Those leaving the city are the latest wave in a catastrophe for working people that has left over 400,000 dead and more than half the country’s population driven from their homes.
These events register shifts in relations among some of the main capitalist ruling classes intervening in Syria to advance their competing interests — particularly the growing alliance of the governments of Russia, Turkey and Iran. And they highlight how Washington, for decades the dominant imperialist power in the Middle East, has been increasingly pushed aside.
Since crushing popular protests for democratic rights in 2011, the Assad regime has a well-earned reputation for carrying out bloody reprisals against opponents of his rule.
Assad’s repression led to over five years of civil war. The regime suffered reverses, losing territory — including large parts of Aleppo — and found it increasingly difficult to recruit troops. But Iranian troops, Lebanese-based Hezbollah forces and Moscow air power tipped the balance against the rebellion. Because of Washington’s reluctance to offer any substantial military aid, opposition forces faced massive bombings, artillery attacks and increased ground forces with hand weapons and little else.

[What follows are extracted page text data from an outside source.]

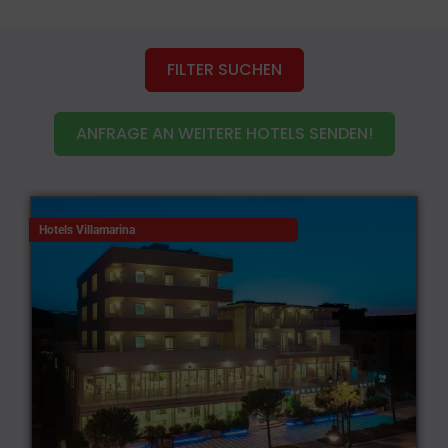
FILTER SUCHEN
ANFRAGE AN WEITERE HOTELS SENDEN!
Hotels Villamarina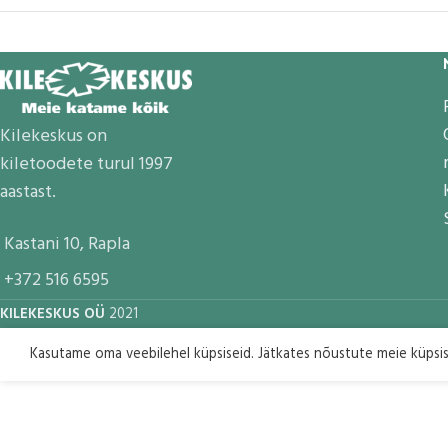
Kilekeskus on
kiletoodete turul 1997
aastast.
Kastani 10, Rapla
+372 516 6595
KILEKESKUS OÜ
2021
Kasutame oma veebilehel küpsiseid. Jätkates nõustute meie küpsi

Ankara seeks deal with Moscow against Kurds
For years the Turkish government funded and armed many of the groups fighting Assad’s rule. But Turkish President Recep Tayyip Erdogan has shifted Ankara’s strategy, dropping efforts to depose Assad in favor of collaboration with Moscow. Ankara’s goal? To win Moscow’s backing for its attacks on Kurdish forces in Syria, Iraq and Turkey.
Turkish-backed groups pulled back from the fight in Aleppo, and instead are fighting alongside Turkish troops in northern Syria against the Kurdish People’s Protection Units (YPG).
The foreign ministers of Russia, Iran and Turkey met in Moscow Dec. 20, “leaving the United States on the sidelines as the countries sought to drive the conflict in ways that serve their interests,” the New York Times said. They agreed to broker talks in Kazakhstan to try to reach a broader cease-fire “between the Syrian government and the opposition and to become its guarantor,” said Russian Foreign Minister Sergey Lavrov.
Both Moscow and Ankara took pains not to let the meeting be derailed by the assassination in Ankara of Andrei Karlov, Russia’s ambassador to Turkey, the day before by an off-duty cop who shouted, “Allahu akbar” and “Don’t forget Aleppo.” Turkish authorities are seeking to link the gunman to U.S.-based cleric Fethullah Gulen, a former Erdogan ally who Ankara accuses of orchestrating an attempted coup in July. Tens of thousands accused by Erdogan of being agents of Gulen have been fired, jailed and “disappeared” in a brutal crackdown since.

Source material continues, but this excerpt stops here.